Canal Street in its neon glory, circa 1952 (Photograph by Justin Locke, National Geographic Creative)

Throwback Travel: New Orleans

ByAndrew Nelson
February 11, 2015
5 min read

Canal Street, 1952. Golden-age New Orleans. With roughly 600,000 residents, the city counted itself an urban heavyweight, and its grand boulevard reflected its muscle.

Plotted as a shipping channel following the 1803 Louisiana Purchase, Canal Street held water in name only, becoming the demarcation line between the French Vieux Carré and New Orleans’s growing Anglophone neighborhoods.
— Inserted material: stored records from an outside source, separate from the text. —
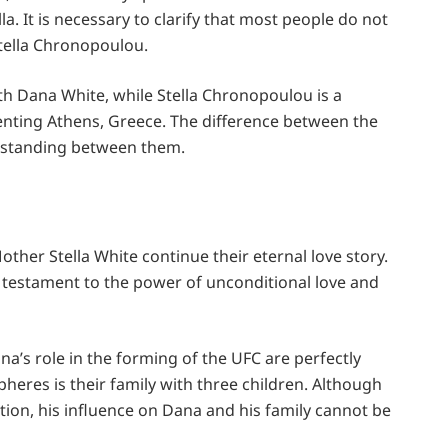
a. It is necessary to clarify that most people do not
tella Chronopoulou.
th Dana White, while Stella Chronopoulou is a
senting Athens, Greece. The difference between the
rstanding between them.
her Stella White continue their eternal love story.
 a testament to the power of unconditional love and
ana’s role in the forming of the UFC are perfectly
heres is their family with three children. Although
eption, his influence on Dana and his family cannot be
Part Times Square, part Fifth Avenue, Canal Street quickly became the site of civic celebration (Mardi Gras parades) and confrontation—from 19th-century street fights to sit-ins during the struggle for Civil Rights.

But by the 1980s, Canal was on the ropes. Crime rose. The theaters shut down. Proliferating fast food restaurants and tacky souvenir shops turned the air greasy with cupidity.

Now, more than a decade after Katrina, the street is spiffing up. Announcements of new hotels and apartment projects are giving local Times-Picayune reporters good copy and the Saenger and Joy’s marquees are a-twinkle once more.

Here are a few interesting intersections related to the famed thoroughfare:

In the rest of the world, the strip of land in the middle of a roadway is called a median. Not in New Orleans. There it’s a “neutral ground,” a reference to Canal Street’s role as a dividing line separating the French Quarter and its Latin air from the American side of the city.

Some of the first shop owners on Canal Street were Jewish. In the late 1840s, Judah Touro convinced a local church to relocate and went on to build a retail empire known as the “Touro Buildings” on the burgeoning boulevard between Bourbon and Royal. All but one of the dozen stores he owned were destroyed by fire in the late 19th century.

Touro used his business profits to found a New Orleans synagogue, an almshouse, and an infirmary for sailors ailing from yellow fever. He also donated funds that led to the opening of New York’s Mount Sinai Hospital, where Joan Rivers died. Rivers was close pals with voodoo priestess Sallie Ann Glassman. The comic attended Glassman’s Big Easy wedding in 2012, playing two sold-out shows at Café Istanbul as a present to the bride (her last performance in the city).

Mr. Bingle—a gigantic papier-mâché snowman that served as the de facto mascot for the Maison Blanche department store—became a cherished Canal Street staple each Christmas beginning in 1949. The cultural icon, with his round white face and dotted eyes, is rumored to be the inspiration for Mr. Bill, the iconic Saturday Night Live puppet created by New Orleanian Walter Williams.

“Oh, nooooo!” Mr. Bill’s tormentor “Mr. Hands” was Vance DeGeneres, brother of talk show star Ellen. The family grew up in New Orleans.

In the 800 block of Canal stands a statue of Ignatius J. Reilly, the beloved protagonist of author John Kennedy O’Toole’s A Confederacy of Dunces. Many of the novel’s scenes are set on or near Canal Street.

Cinematic ambitions for Kennedy’s Pulitzer Prize-winning novel appear cursed. Its obese and slovenly hero was to have been portrayed by John Belushi, John Candy, and Chris Farley. All died before production could begin. Zach Galifianakis is the subject of current speculation.

Canal Street is reputed to have been home to the world’s first movie theater—a business devoted exclusively to showing films for profit. Vitascope Hall opened its doors in 1896. The New Orleans Regency Hyatt paid tribute to the historic institution by naming its bar in its honor.

Canal Street is the dramatic ending for many big Mardi Gras parades. The annual number of shiny Chinese-made beads thrown in them is estimated to weigh more than 12,000 tons.

Though some beads end up in the garbage, most are now recycled. Artist Stephan Wanger does more than his part by using the colorful baubles to create massive murals. In December 2013, Wanger achieved Guinness World Record status with “Une Rue Principale en Louisiana” (“A Main Street in Louisiana”), a 48-foot-wide mosaic.

Not all Canal Street throngs were happy ones. In 1874, a gang of white supremacists calling themselves the White League fought the city’s integrated local police force, who were backed by federal troops occupying former Confederate states. In 1891, Southern whites, by then back in power, erected an obelisk on Canal celebrating the League. City politicians, embarrassed by its message, later removed it. The tribute now sits between a parking garage and rail tracks.